There are 2,000 news articles in the data/R00000000_data.zip file (replacing R00000000 with Unzip the news articles (data/R00000000_data.zip) into the data/files folder.  

Each news article can be viewed in Notepad and is in the format:

<REPORTER>Student Name</REPORTER> 

<DATE>News Article Date</DATE> 

<CATEGORY>News Article Category</CATEGORY> 

<HEADLINE>News Article Headline</HEADLINE> 

<ARTICLE>News article Text</ARTICLE> 

Create a single dataframe containing the 2,000 news articles with the headings: [news_category, news_headline, news_article] and save the dataframe as data/R00000000_processed.csv replacing R00000000 .

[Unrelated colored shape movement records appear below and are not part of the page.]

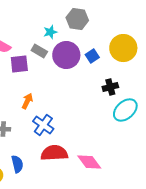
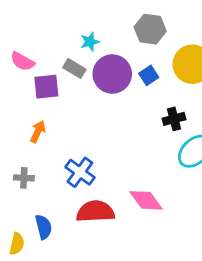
gray hexagon: (77, 19) -> (150, 29), moved
orange arrow: (27, 101) -> (38, 132), moved
pink diamond: (89, 162) -> (146, 200), moved

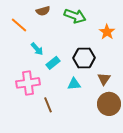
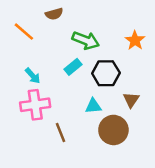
green arrow: (75, 16) -> (86, 40), moved
cyan arrow: (37, 49) -> (33, 76), moved
cyan rectangle: (53, 63) -> (73, 67), moved
brown circle: (109, 104) -> (113, 130), moved

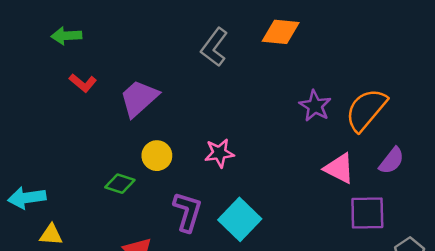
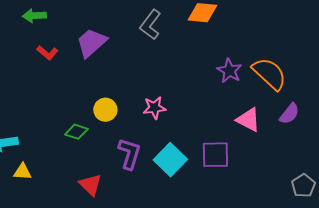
purple trapezoid: (139, 98) -> (91, 43), moved
orange semicircle: (366, 110) -> (269, 74), turned 93
purple square: (367, 213) -> (215, 155), moved

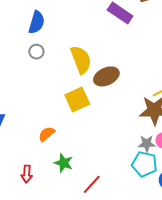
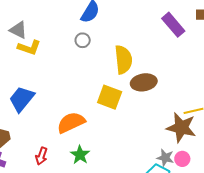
yellow square: (77, 100) -> (110, 97), turned 30
orange semicircle: (47, 134) -> (71, 122), size x1.6

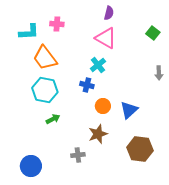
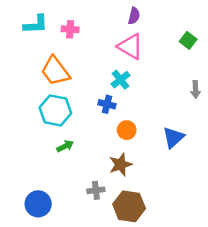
cyan L-shape: (29, 32) -> (36, 24), moved
blue triangle: (129, 110) -> (173, 137), moved
brown hexagon: (140, 149) -> (129, 206), moved

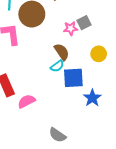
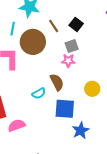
gray square: (84, 23) -> (72, 46), moved
cyan semicircle: (57, 66) -> (39, 93), moved

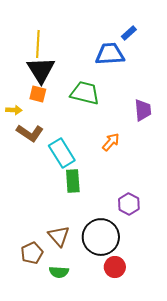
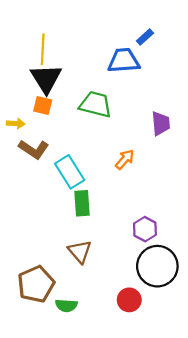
brown triangle: (59, 236) -> (80, 252), moved
black circle: (101, 237) -> (157, 266), moved
brown pentagon: (32, 253) -> (36, 284), size x1.5

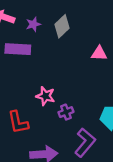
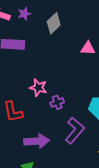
purple star: (33, 24) -> (24, 14), moved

All code required to reproduce the data ETL process should be placed in the Python library file (at the bottom where indicated): lib/R00000000_util.py and able to be called from the Jupyter Notebook: R00000000_A2_Notebook.ipynb.

 

 

 

Data Modelling – 20%
Create 3 multi-class classification models to classify news article categories using the sample data provided to train

& test your models. For each model, briefly explain in your report why you selected this model and its accuracy (overall & individual class) on your data. Also provide your recommendations for best models and settings based on your research in the report.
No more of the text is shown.